> _Page-level text extractions_:
:::::
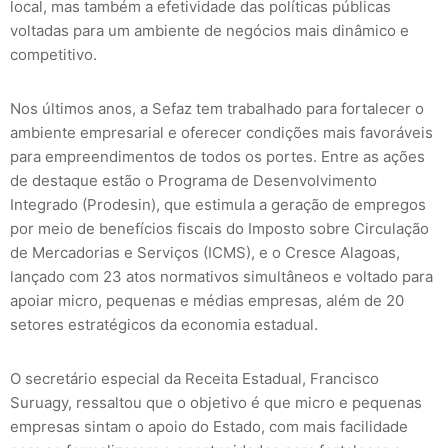
local, mas também a efetividade das políticas públicas
voltadas para um ambiente de negócios mais dinâmico e
competitivo.
Nos últimos anos, a Sefaz tem trabalhado para fortalecer o
ambiente empresarial e oferecer condições mais favoráveis
para empreendimentos de todos os portes. Entre as ações
de destaque estão o Programa de Desenvolvimento
Integrado (Prodesin), que estimula a geração de empregos
por meio de benefícios fiscais do Imposto sobre Circulação
de Mercadorias e Serviços (ICMS), e o Cresce Alagoas,
lançado com 23 atos normativos simultâneos e voltado para
apoiar micro, pequenas e médias empresas, além de 20
setores estratégicos da economia estadual.
O secretário especial da Receita Estadual, Francisco
Suruagy, ressaltou que o objetivo é que micro e pequenas
empresas sintam o apoio do Estado, com mais facilidade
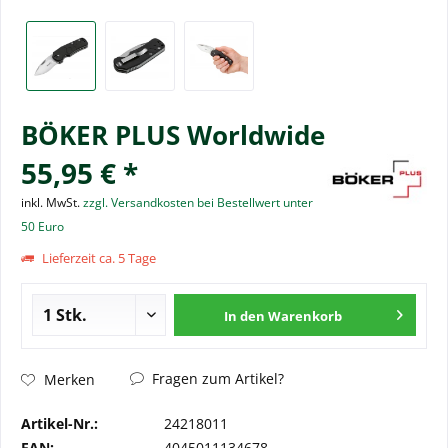
BÖKER PLUS Worldwide
55,95 € *
inkl. MwSt.
zzgl. Versandkosten bei Bestellwert unter
50 Euro
Lieferzeit ca. 5 Tage
In den
Warenkorb
Fragen zum Artikel?
Merken
Artikel-Nr.:
24218011
EAN:
4045011134678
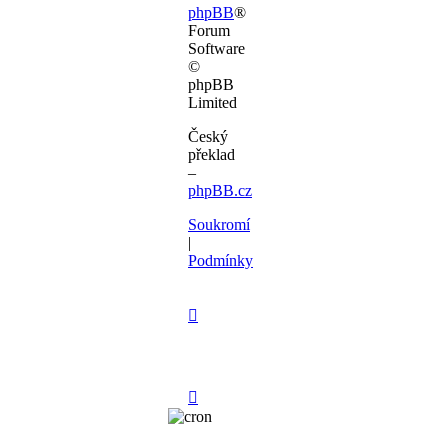
phpBB
®
Forum
Software
©
phpBB
Limited
Český
překlad
–
phpBB.cz
Soukromí
|
Podmínky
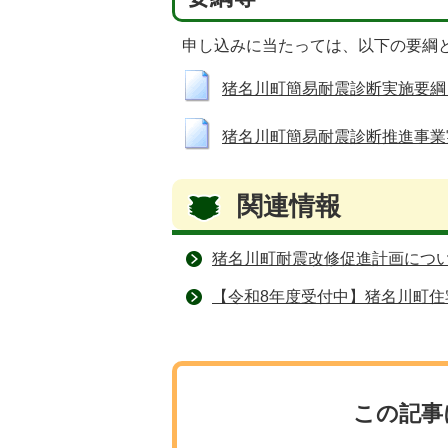
申し込みに当たっては、以下の要綱
猪名川町簡易耐震診断実施要綱（RTF：
猪名川町簡易耐震診断推進事業実施細
関連情報
猪名川町耐震改修促進計画につ
【令和8年度受付中】猪名川町住
この記事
:::::
> _Task requirements_:
Scan the entries above for lines with "mais" in them, then report how many there are as a plain number.

> _Your response_:
3